Image display device and image display method

The present invention relates to an image display apparatus and an image display method for displaying an image on a screen.

CRTs (cathode ray tubes) have been used for years as display devices for computers. CRT is still widely used because of its low cost. However, CRTs require a large area for mounting and are prone to image distortion. In addition, it is difficult to reduce power consumption. In contrast, an LCD (liquid crystal display device) does not require a large area for mounting, and image distortion is also less likely to appear. In addition, the power consumption of the LCD is relatively easy to reduce. Therefore, it is expected that LCD will replace CRT in the future.

In order to drive the LCD device, the LCD picture signal may be input directly from the computer to the LCD device, or the CRT picture signal output from the computer may be converted into the LCD picture signal and input to the LCD device.

5 shows a conventional apparatus for converting a CRT image signal to an LCD image signal.

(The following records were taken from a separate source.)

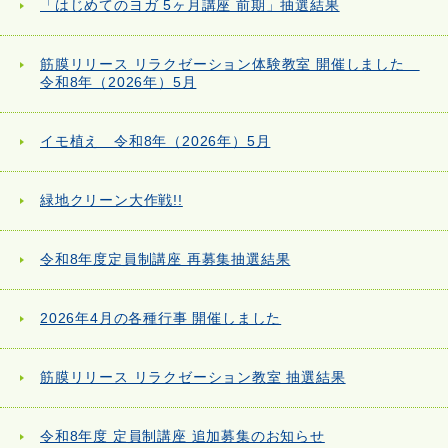
「はじめてのヨガ 5ヶ月講座 前期」抽選結果
筋膜リリース リラクゼーション体験教室 開催しました
令和8年（2026年）5月
イモ植え 令和8年（2026年）5月
緑地クリーン大作戦!!
令和8年度定員制講座 再募集抽選結果
2026年4月の各種行事 開催しました
筋膜リリース リラクゼーション教室 抽選結果
令和8年度 定員制講座 追加募集のお知らせ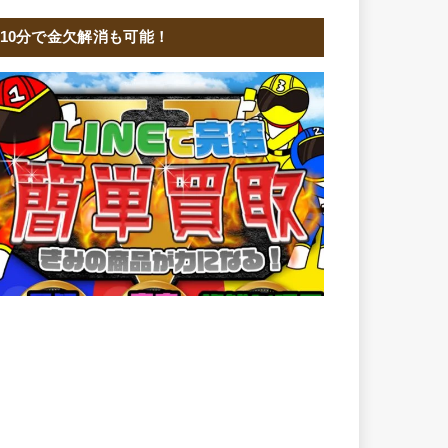
10分で金欠解消も可能！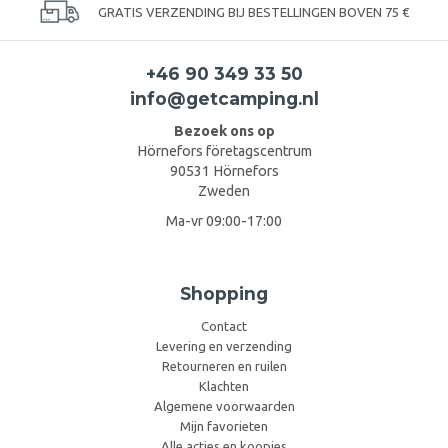
GRATIS VERZENDING BIJ BESTELLINGEN BOVEN 75 €
+46 90 349 33 50
info@getcamping.nl
Bezoek ons op
Hörnefors företagscentrum
90531 Hörnefors
Zweden
Ma-vr 09:00-17:00
Shopping
Contact
Levering en verzending
Retourneren en ruilen
Klachten
Algemene voorwaarden
Mijn favorieten
Alle acties en koopjes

The apparatus amplifies the CRT image signal "a", outputs the image data "c" by performing an A / D conversion on the image amplifier 10 which outputs the amplified signal "b", and the image signal "b". A / D converter 11, and memory 12 having a capacity sufficient to store at least one frame (corresponding to one screen) of image data " c ". The device converts the image controller " d " output from the memory 12 and the image data " d " output from the memory 12 into an LCD image signal " e " It further comprises an LCD controller 14 for outputting.

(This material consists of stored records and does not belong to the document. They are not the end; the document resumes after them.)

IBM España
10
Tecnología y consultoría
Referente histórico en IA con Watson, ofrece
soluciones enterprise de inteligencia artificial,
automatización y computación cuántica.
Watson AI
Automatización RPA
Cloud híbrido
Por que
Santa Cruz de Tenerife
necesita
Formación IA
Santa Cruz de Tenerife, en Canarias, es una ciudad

The image amplifier 10 determines the shape of the waveform of the analog CRT image signal "a", and outputs the resulting image signal "b" to the A / D converter 11. The A / D converter 11 converts the image signal "b" into a digital image signal "c" so that the signal can be easily processed by the LCD device, and outputs the image data "c" to the memory 12. . The memory controller 13 receives the CRT picture signal "a" via a path (not shown). The memory controller 13 uses the PLL (phase locked loop) circuit provided therein to generate the write control signal "f" synchronized with the synchronization signal of the image signal "a" and to the memory 12 the write control signal. outputs "f" The memory controller 13 also generates a read control signal " g " synchronized with a clock signal (generated by a reference clock circuit provided in the memory controller 13), and generates the read control signal " g " Will output The memory 12 continuously receives and stores the image data "c" from the A / D converter 11 in synchronization with the write control signal "f", and continuously stores the image data in synchronization with the read control signal "g". Outputs "d" to the LCD controller 14. The LCD controller 14 converts the image data "d" into an image signal "e" which is more suitable for driving the LCD device, and outputs the image signal "e" to the LCD device.

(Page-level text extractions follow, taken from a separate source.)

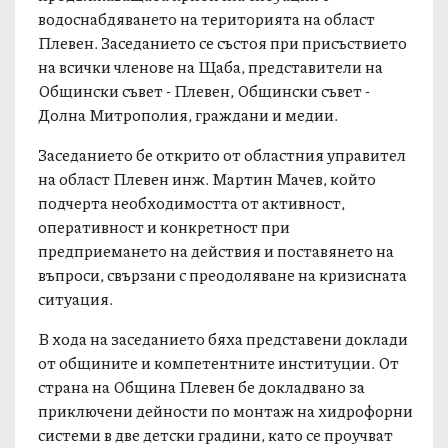
водоснабдяването на територията на област
Плевен. Заседанието се състоя при присъствието
на всички членове на Щаба, представители на
Общински съвет - Плевен, Общински съвет -
Долна Митрополия, граждани и медии.
Заседанието бе открито от областния управител
на област Плевен инж. Мартин Мачев, който
подчерта необходимостта от активност,
оперативност и конкретност при
предприемането на действия и поставянето на
въпроси, свързани с преодоляване на кризисната
ситуация.
В хода на заседанието бяха представени доклади
от общините и компетентните институции. От
страна на Община Плевен бе докладвано за
приключени дейности по монтаж на хидрофорни
системи в две детски градини, като се проучват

As described above, the memory controller 13 generates the control write signal "f" in synchronization with the synchronization signal of the image signal "a", and synchronizes with the clock signal generated in the memory controller 13 to read the control signal "." g "is generated. Therefore, the write control signal "f" and the read control signal "g" are not synchronized with each other, and the write operation of the image data "c" and the read operation of the image data "d" are not synchronized with each other. This is because the synchronization timing of the CRT image signal "a" changes with the resolution of the CRT, so that the synchronization timing of the image data "c" (obtained through A / D conversion of the image signal "a") is determined by the LCD image data ". It does not match the synchronization timing of d ". Thus, the memory 12 functions as a buffer, and the memory controller 13 is required to be provided with the memory 12. If the synchronization timing of the CRT image signal "a" matches the synchronization timing of the LCD image signal "e", the memory 12 and the memory controller 13 are optional.

However, if the noise is contained within the image signal " a " input to the image amplifier 10 in the apparatus shown in Fig. 5, the noise is also converted by the A / D converter 11 and the LCD controller 14. In this case, the LCD picture signal "e" will contain noise, which will interfere with the display of the LCD device.

Referring to FIG. 6, frames 21, 22,..., 26 are continuously displayed, and at one screen position, a predetermined pixel 27 maintains 50 gray level values through the frames 21 to 26. The case is considered. If noise is included in the image signal "a", the gradation level for the pixels 27 may vary from 50 to 49, 50, 50, 51 and 50 for the frames 21 to 26, respectively. Therefore, the binary pixel data (included in the image data "c" digitalized from the A / D converter 11) representing the gray level of the pixel 27 can vary from 110010 to 110001, 110010, 110010, 110011, and 110010. have.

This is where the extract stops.